Alkisah, tahun 1950-an, lembaga antariksa AS, NASA punya mimpi untuk mengirim manusia ke luar angkasa. Mereka melakukan serangkaian tes, uji coba, eksperimen untuk mewujudkan ambisi itu.
Luar angkasa saat itu masih jadi misteri. Seperti apa rasanya berada di sana? Atau, apakah manusia bisa bertahan dalam kondisi hampir mendekati nol gravitasi. Apakah mempengaruhi kondisi fisik astronaut yang akan berangkat?
NASA dan Sekolah Kedokteran Penerbangan Angkatan Laut AS lalu mendirikan program penelitian bersama untuk mempelajari efek manusia berada dalam kondisi nol gravitasi. Mereka merekrut 11 pria tuna rungu berusia 25-48 tahun dari Gallaudet College atau sekarang lebih dikenal dengan nama Gallaudet University.
11 orang ini sekarang dikenal dalam sejarah sebagai 'Gallaudet Eleven.' Siapa saja mereka?
Harold Domich
Robert Greenmun
Baron Gulak
Raymond Harper
Jerald Jordan
Harry Larson
David Myers
Donald Peterson
Raymond Piper
Alvin Steele
John Zakutney
Saat itu, NASA ingin meneliti kondisi tubuh manusia yang akan ke luar angkasa dengan kondisi ekstrem. Masalahnya adalah, tiap peserta uji mencoba serangkaian tes, semuanya mabuk perjalanan.
Padahal mereka berpacu dengan waktu karena dalam waktu dekat harus menerbangkan astronaut ke Bulan dalam misi Apollo 17.
Sebelas orang ini sudah tuna rungu sejak usia dini. Kondisi mereka disebabkan oleh meningitis tulang belakang. Kondisi ini merusak sistem vestibular telinga bagian dalam. Kabar baiknya, kondisi mereka membuat mereka lebih "kebal" terhadap mabuk perjalanan, menurut laporan NASA.
Selama satu dekade bereksperimen, para peneliti mengukur reaksi para sukarelawan terhadap mabuk perjalanan baik pada tingkat fisiologis maupun psikologis, meminta 11 pria tersebut untuk melaporkan secara detail sensasi dan perubahan persepsi mereka.
Eksperimen ini membantu meningkatkan pemahaman tentang bagaimana sistem sensorik tubuh bekerja ketika isyarat gravitasi biasa dari telinga bagian dalam tak berfungsi seperti kondisi yang dialami para pemuda ini dan dalam penerbangan luar angkasa.
Eksperimen tersebut menguji keseimbangan dan adaptasi fisiologis peserta dalam berbagai lingkungan.
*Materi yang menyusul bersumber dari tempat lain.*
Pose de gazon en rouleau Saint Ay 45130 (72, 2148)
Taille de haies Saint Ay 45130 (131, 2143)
Salah satu tes melibatkan empat peserta yang menghabiskan 12 hari berturut-turut di dalam ruangan berputar lambat sepanjang 6 meter, bergerak konstan dengan kecepatan sepuluh putaran per menit.
Dalam skenario lain, peserta berpartisipasi dalam serangkaian penerbangan tanpa gravitasi di pesawat "Vomit Comet" yang terkenal untuk memahami hubungan antara orientasi tubuh dan isyarat gravitasi.
Eksperimen lain, dilakukan di atas kapal feri di lepas pantai Nova Scotia, menguji reaksi peserta terhadap laut yang bergelombang. Peserta diminta bermain kartu dan menikmati kebersamaan satu sama lain. Saking kebalnya peserta, kondisi ini sampai-sampai bikin penelitinya sendiri mabuk laut sehingga eksperimen harus dibatalkan.
Subjek tes Gallaudet melaporkan tidak ada efek fisik yang merugikan dan, bahkan, menikmati pengalaman tersebut. Peserta tes Barron Gulak kemudian berkomentar tentang eksperimen tersebut: “Jika dilihat kembali, ya, itu menakutkan… tetapi pada saat yang sama kami masih muda dan suka berpetualang.”
Berdasarkan temuan mereka dari eksperimen selama satu dekade, para peneliti memperoleh wawasan tentang sistem sensorik tubuh dan responsnya terhadap lingkungan gravitasi asing.
Melalui ketahanan dan dedikasi mereka, karya Gallaudet Eleven memberikan kontribusi substansial terhadap pemahaman tentang mabuk perjalanan dan adaptasi terhadap penerbangan luar angkasa.